In the fourth thematic cluster addressing privacy-aware technologies and social implications of biometric systems two additional papers are included. The first paper, by Climent-Perez and Florez-Revuelta, presents an RGB-only based visual privacy preservation filter, which capitalises on ‘deep learning’-based segmentation and pose detectors. A background update scheme is presented, which limits leakage of sensitive information when detection fails. Dilation of the mask can further prevent information leakage, but a trade-off is necessary to correctly update background information. This is achieved via a specific study which is also presented. A comparative study is performed to determine the best configuration for privacy preservation. The second paper, by Binder et al., presents an overview of social implications as researched within the European project PERSONA. The author contributions include the procedures needed for the assessment of their social, ethical, privacy and regulatory acceptance, particularly in view of the impact on both, the passengers crossing international territory and the border control authorities responsible for protecting the national borders. The paper presents a formal assessment of biometric technologies for real-world acceptance to cope with the increasing demand of global travellers crossing state borders.

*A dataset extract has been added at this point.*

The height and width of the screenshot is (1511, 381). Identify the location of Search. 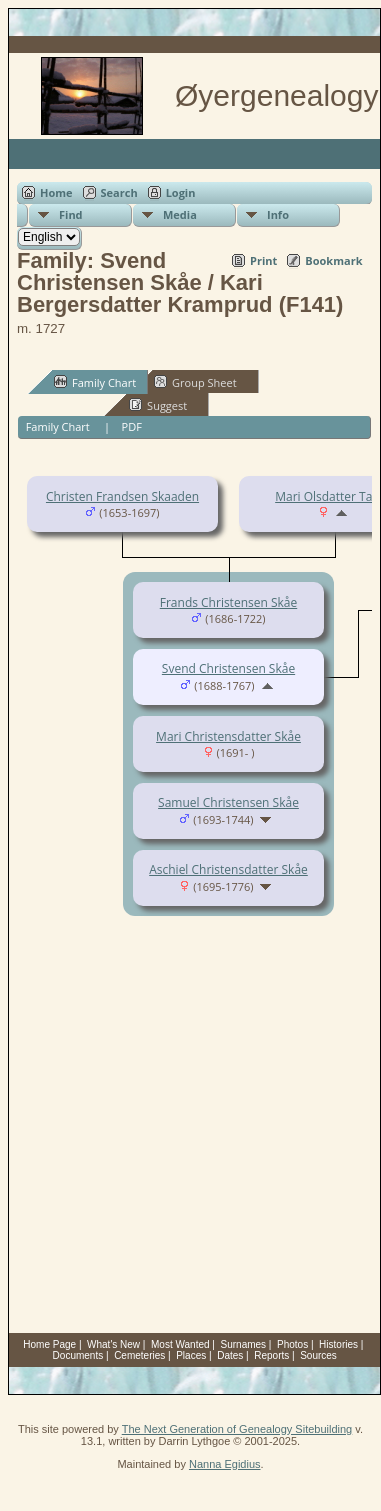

The special issue closes with three selected papers within the broad thematic cluster of criminal investigation for crimes against property, person and critical infrastructures. In the first paper, Perez et al. introduce the research outcome from European research project MAGNETO. The paper summarises the modular approach adopted for the processing of information gathered from different information sources, and the extraction of knowledge to assist criminal investigation. The proposed platform provides novel technologies and efficient components for processing multimedia information in a scalable and distributed way, allowing Law Enforcement Agencies to make the analysis and a multidimensional visualization of criminal information in a single and secure point. In the second paper, Gomez-Silva et al. present a Deep Multi-Shot neural model for measuring the Degree of Appearance Similarity (MS-DoAS) between person observations. This model provides temporal consistency to the individuals’ appearance representation and provides an affinity metric to perform frame-by-frame data association, allowing online tracking. The model has been deliberately trained to be able to manage the presence of previous identity switches and missed observations in the handled tracks. With that purpose, a novel data generation tool has been designed to create training tracklets that simulate such situations. The contribution aides the criminal investigation in identifying suspects fleeing the scene of crime in large crowded environments. The last paper, by Zhang and Kusrini, proposes the design and validation of a situation awareness component which is interfaced with the hardware component for controlling the focal length of the camera to protect critical infrastructures against UAV attacks. The continuous stream of media data obtained from the region of vulnerability is processed using the deep learning based object detector. The real-time computational efficiency has been validated during the pilot trials carried out within the European research project framework DEFENDER.

This Special Issue has assembled papers originating from well-known internationally reputed research institutions. The contributing authors were instrumental in the completion of the special issue and we would like to thank all of them. The anonymous referees also played a crucial role in the review and selection process ensuring the special issue includes only the submissions of the highest technical quality. Finally, we would like to thank the MTAP editorial team, especially, the Editor in Chief, Prof. B. Furht, for their help and very efficient handling of this special issue.